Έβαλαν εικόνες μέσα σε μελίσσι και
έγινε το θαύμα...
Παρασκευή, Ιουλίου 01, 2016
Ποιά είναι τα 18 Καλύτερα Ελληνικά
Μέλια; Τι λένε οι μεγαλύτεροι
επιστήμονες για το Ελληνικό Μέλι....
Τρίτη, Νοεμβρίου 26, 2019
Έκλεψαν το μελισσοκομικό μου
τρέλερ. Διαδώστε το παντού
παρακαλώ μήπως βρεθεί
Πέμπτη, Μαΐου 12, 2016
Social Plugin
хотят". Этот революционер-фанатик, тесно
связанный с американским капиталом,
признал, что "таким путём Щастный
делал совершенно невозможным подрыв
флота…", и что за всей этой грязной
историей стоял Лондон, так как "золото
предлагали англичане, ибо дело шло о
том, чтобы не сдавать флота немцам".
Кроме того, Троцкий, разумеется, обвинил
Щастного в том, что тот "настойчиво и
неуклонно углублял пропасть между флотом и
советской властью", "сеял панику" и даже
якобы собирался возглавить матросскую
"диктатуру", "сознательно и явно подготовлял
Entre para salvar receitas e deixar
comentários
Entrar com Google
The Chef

...

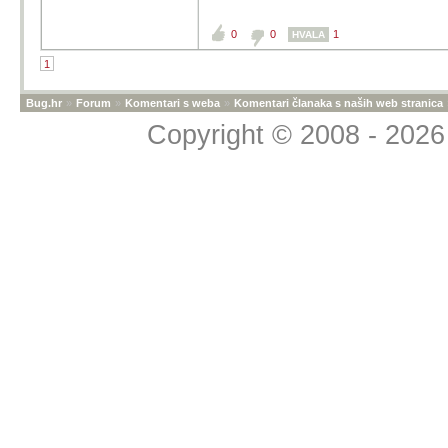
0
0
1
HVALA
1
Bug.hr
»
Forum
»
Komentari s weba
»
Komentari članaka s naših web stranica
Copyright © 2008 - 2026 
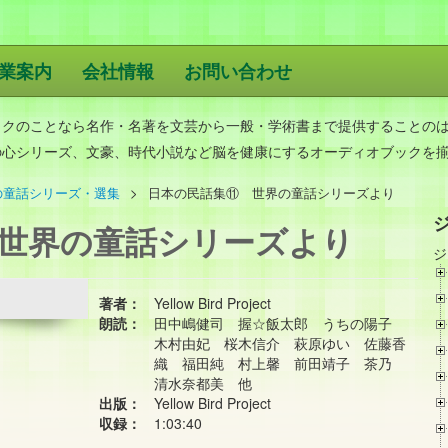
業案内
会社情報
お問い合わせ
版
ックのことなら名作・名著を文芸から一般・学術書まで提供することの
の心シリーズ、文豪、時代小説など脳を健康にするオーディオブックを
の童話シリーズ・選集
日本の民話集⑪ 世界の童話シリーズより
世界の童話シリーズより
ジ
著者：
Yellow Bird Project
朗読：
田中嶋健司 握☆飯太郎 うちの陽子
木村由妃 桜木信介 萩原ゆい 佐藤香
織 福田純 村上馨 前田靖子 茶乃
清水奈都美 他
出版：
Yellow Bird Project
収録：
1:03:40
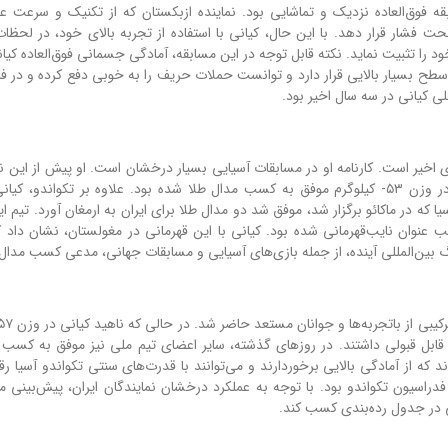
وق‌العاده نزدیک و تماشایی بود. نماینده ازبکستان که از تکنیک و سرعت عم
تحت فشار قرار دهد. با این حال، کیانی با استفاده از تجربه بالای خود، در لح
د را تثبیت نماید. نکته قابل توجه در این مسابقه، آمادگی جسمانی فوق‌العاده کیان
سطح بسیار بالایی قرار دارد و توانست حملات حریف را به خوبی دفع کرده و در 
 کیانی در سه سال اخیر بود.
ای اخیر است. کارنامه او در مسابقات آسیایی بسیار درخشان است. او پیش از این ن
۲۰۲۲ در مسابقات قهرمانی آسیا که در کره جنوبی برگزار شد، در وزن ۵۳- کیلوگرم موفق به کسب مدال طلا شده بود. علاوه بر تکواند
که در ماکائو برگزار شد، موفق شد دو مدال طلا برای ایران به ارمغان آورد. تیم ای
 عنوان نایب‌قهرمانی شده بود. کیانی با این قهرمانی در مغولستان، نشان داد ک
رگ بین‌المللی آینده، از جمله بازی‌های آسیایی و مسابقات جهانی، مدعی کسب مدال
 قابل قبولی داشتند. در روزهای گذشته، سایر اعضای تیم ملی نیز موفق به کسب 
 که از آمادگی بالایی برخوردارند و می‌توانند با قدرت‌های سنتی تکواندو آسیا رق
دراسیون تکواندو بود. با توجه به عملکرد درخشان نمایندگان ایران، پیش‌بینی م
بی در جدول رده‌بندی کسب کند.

What to produce:
Give again, word for word, every line of the listing above from the one with "Έβαλαν εικόνες μέσα σε μελίσσι και" to the one with "неуклонно углублял пропасть между флотом и", both inclusive, and nothing beyond them.

Exercise answer:
Έβαλαν εικόνες μέσα σε μελίσσι και
έγινε το θαύμα...
Παρασκευή, Ιουλίου 01, 2016
Ποιά είναι τα 18 Καλύτερα Ελληνικά
Μέλια; Τι λένε οι μεγαλύτεροι
επιστήμονες για το Ελληνικό Μέλι....
Τρίτη, Νοεμβρίου 26, 2019
Έκλεψαν το μελισσοκομικό μου
τρέλερ. Διαδώστε το παντού
παρακαλώ μήπως βρεθεί
Πέμπτη, Μαΐου 12, 2016
Social Plugin
хотят". Этот революционер-фанатик, тесно
связанный с американским капиталом,
признал, что "таким путём Щастный
делал совершенно невозможным подрыв
флота…", и что за всей этой грязной
историей стоял Лондон, так как "золото
предлагали англичане, ибо дело шло о
том, чтобы не сдавать флота немцам".
Кроме того, Троцкий, разумеется, обвинил
Щастного в том, что тот "настойчиво и
неуклонно углублял пропасть между флотом и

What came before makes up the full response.